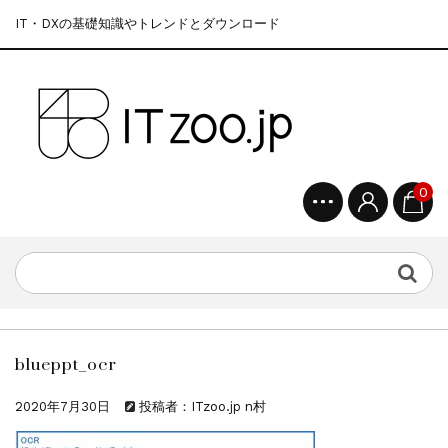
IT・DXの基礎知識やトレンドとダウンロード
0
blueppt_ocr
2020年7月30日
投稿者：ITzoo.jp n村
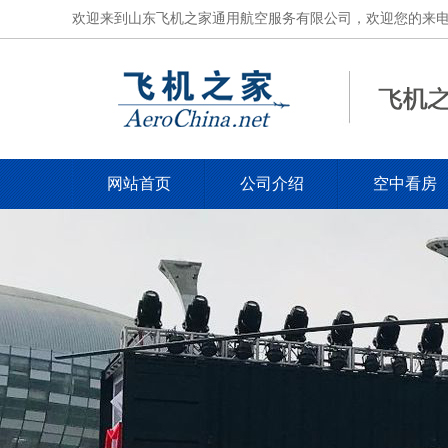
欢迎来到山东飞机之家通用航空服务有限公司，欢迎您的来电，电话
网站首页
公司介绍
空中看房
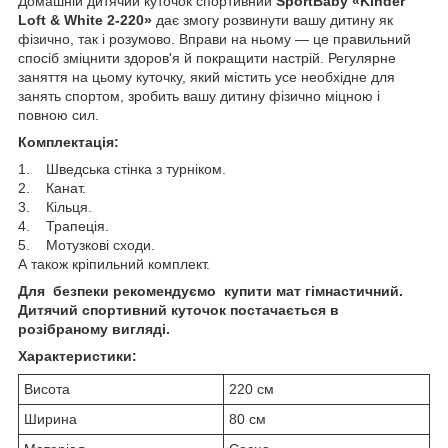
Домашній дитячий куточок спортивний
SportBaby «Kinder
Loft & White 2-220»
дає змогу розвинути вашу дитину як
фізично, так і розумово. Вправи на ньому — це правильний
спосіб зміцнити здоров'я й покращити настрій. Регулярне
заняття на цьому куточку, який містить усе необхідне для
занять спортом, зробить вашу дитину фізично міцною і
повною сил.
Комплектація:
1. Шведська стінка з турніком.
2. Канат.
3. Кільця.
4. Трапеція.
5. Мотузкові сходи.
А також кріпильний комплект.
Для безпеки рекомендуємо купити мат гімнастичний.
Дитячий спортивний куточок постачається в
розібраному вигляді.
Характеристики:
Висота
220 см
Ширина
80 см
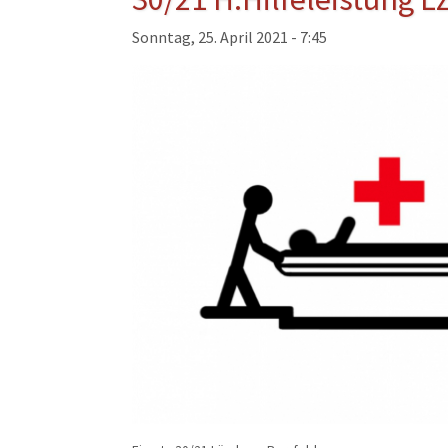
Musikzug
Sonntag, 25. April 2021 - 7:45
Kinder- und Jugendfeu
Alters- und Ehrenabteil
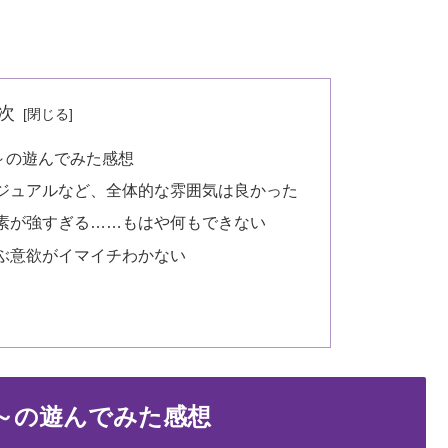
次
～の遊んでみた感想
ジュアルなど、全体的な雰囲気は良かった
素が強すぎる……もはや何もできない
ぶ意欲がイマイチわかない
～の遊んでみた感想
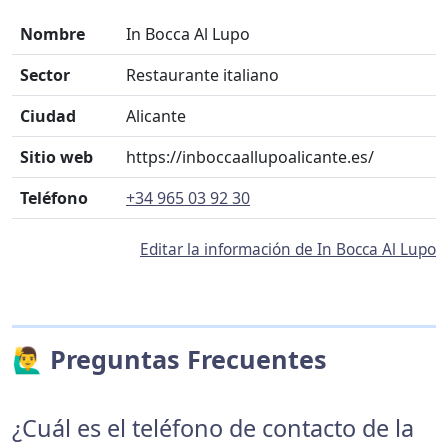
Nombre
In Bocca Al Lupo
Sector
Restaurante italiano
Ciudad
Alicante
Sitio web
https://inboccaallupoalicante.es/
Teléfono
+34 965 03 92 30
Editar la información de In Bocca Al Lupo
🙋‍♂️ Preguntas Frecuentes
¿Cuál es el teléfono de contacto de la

ACTIVITY:
Set down again, exactly, the lines of the material above from its first line to the one with "спосіб зміцнити здоров'я", inclusive. Leave the pictures out.

ANSWER TO THIS EXERCISE:
IT・DXの基礎知識やトレンドとダウンロード
0
blueppt_ocr
2020年7月30日
投稿者：ITzoo.jp n村
欢迎来到山东飞机之家通用航空服务有限公司，欢迎您的来电，电话
网站首页
公司介绍
空中看房
Домашній дитячий куточок спортивний
SportBaby «Kinder
Loft & White 2-220»
дає змогу розвинути вашу дитину як
фізично, так і розумово. Вправи на ньому — це правильний
спосіб зміцнити здоров'я й покращити настрій. Регулярне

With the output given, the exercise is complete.